___ Material provided
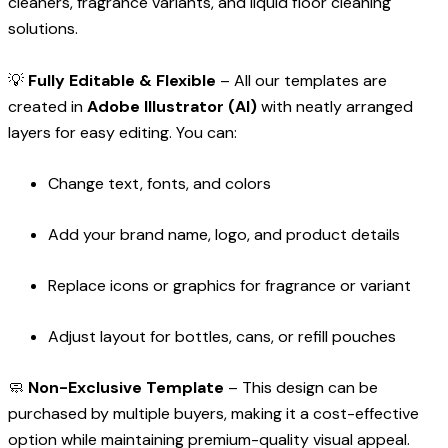
cleaners, fragrance variants, and liquid floor cleaning
solutions.
💡
Fully Editable & Flexible
– All our templates are
created in
Adobe Illustrator (AI)
with neatly arranged
layers for easy editing. You can:
Change text, fonts, and colors
Add your brand name, logo, and product details
Replace icons or graphics for fragrance or variant
Adjust layout for bottles, cans, or refill pouches
🧼
Non-Exclusive Template
– This design can be
purchased by multiple buyers, making it a cost-effective
option while maintaining premium-quality visual appeal.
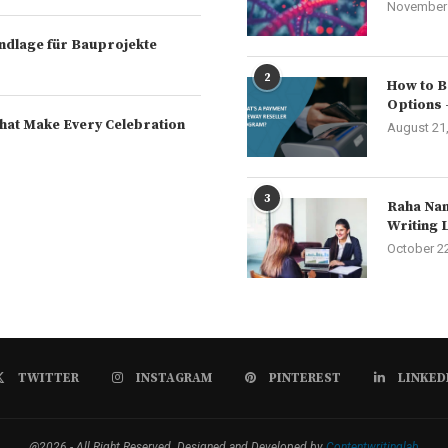
November 
rundlage für Bauprojekte
2
How to B
Options 
hat Make Every Celebration
August 21
3
Raha Nam
Writing 
October 2
TWITTER
INSTAGRAM
PINTEREST
LINKED
@2026 - All Right Reserved. Designed and Developed by
Contentwritinglab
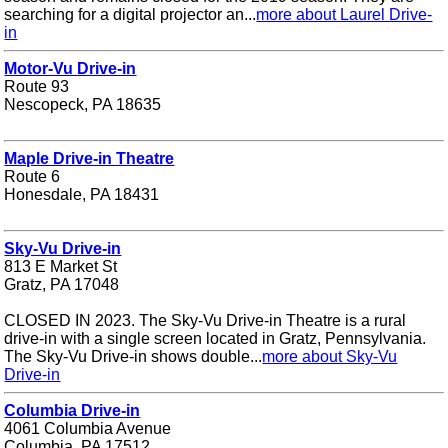
searching for a digital projector an...
more about Laurel Drive-
in
Motor-Vu Drive-in
Route 93
Nescopeck, PA 18635
Maple Drive-in Theatre
Route 6
Honesdale, PA 18431
Sky-Vu Drive-in
813 E Market St
Gratz, PA 17048
CLOSED IN 2023. The Sky-Vu Drive-in Theatre is a rural
drive-in with a single screen located in Gratz, Pennsylvania.
The Sky-Vu Drive-in shows double...
more about Sky-Vu
Drive-in
Columbia Drive-in
4061 Columbia Avenue
Columbia, PA 17512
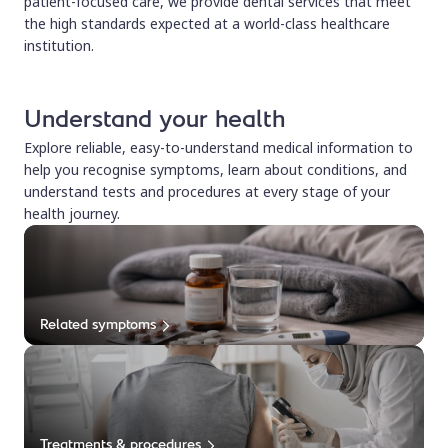
patient-focused care, we provide dental services that meet
the high standards expected at a world-class healthcare
institution.
Understand your health
Explore reliable, easy-to-understand medical information to
help you recognise symptoms, learn about conditions, and
understand tests and procedures at every stage of your
health journey.
Related symptoms
Treatments & procedures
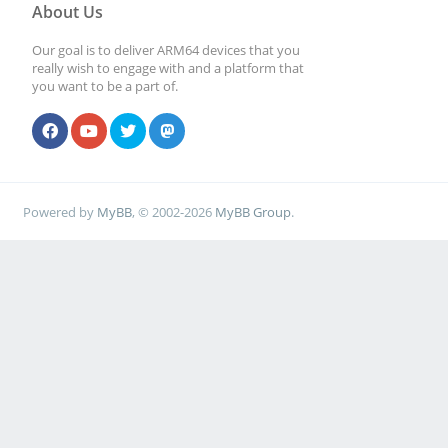
About Us
Our goal is to deliver ARM64 devices that you
really wish to engage with and a platform that
you want to be a part of.
Powered by
MyBB
, © 2002-2026
MyBB Group
.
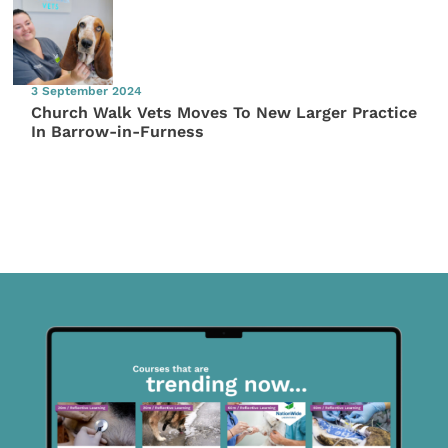
3 September 2024
Church Walk Vets Moves To New Larger Practice
In Barrow-in-Furness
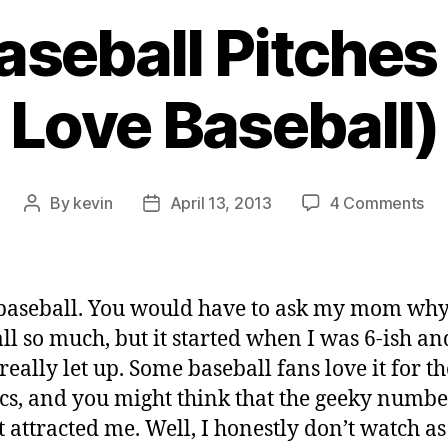
aseball Pitches
Love Baseball)
on
By
kevin
April 13, 2013
4 Comments
Post
Post
GIF
author
date
of
Bas
Pit
 baseball. You would have to ask my mom why
(or
ll so much, but it started when I was 6-ish an
Wh
really let up. Some baseball fans love it for th
I
Lo
tics, and you might think that the geeky numbe
Bas
t attracted me. Well, I honestly don’t watch as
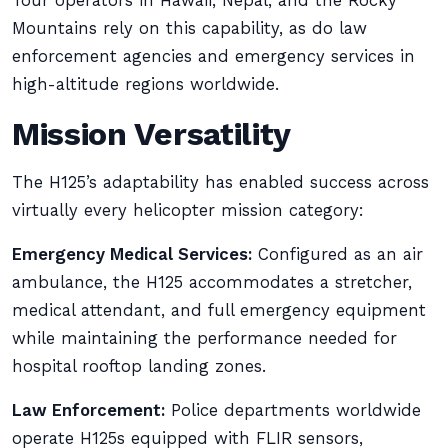
Tour operators in Hawaii, Nepal, and the Rocky
Mountains rely on this capability, as do law
enforcement agencies and emergency services in
high-altitude regions worldwide.
Mission Versatility
The H125’s adaptability has enabled success across
virtually every helicopter mission category:
Emergency Medical Services:
Configured as an air
ambulance, the H125 accommodates a stretcher,
medical attendant, and full emergency equipment
while maintaining the performance needed for
hospital rooftop landing zones.
Law Enforcement:
Police departments worldwide
operate H125s equipped with FLIR sensors,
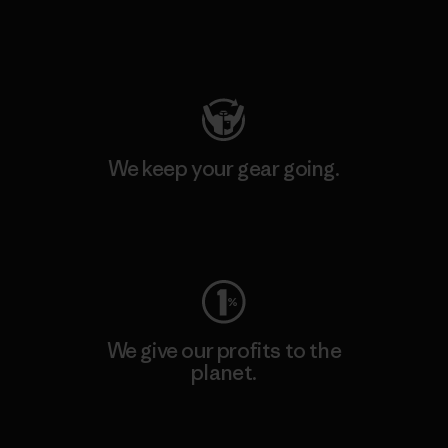
Visit Patagonia Action Works
We keep your gear going.
Visit Worn Wear
We give our profits to the
planet.
Read Our Commitment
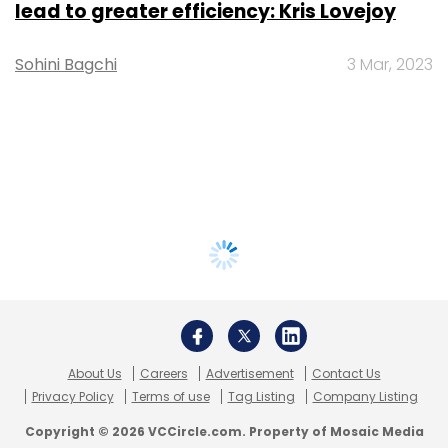
lead to greater efficiency: Kris Lovejoy
Sohini Bagchi
3 Mar, 2023
About Us
Careers
Advertisement
Contact Us
Privacy Policy
Terms of use
Tag Listing
Company Listing
Copyright © 2026 VCCircle.com. Property of Mosaic Media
______
* **Required work**: Wherever the word "symptoms" occurs in the data, copy that whole line.

* **Output of the task**:
help you recognise symptoms, learn about conditions, and
Related symptoms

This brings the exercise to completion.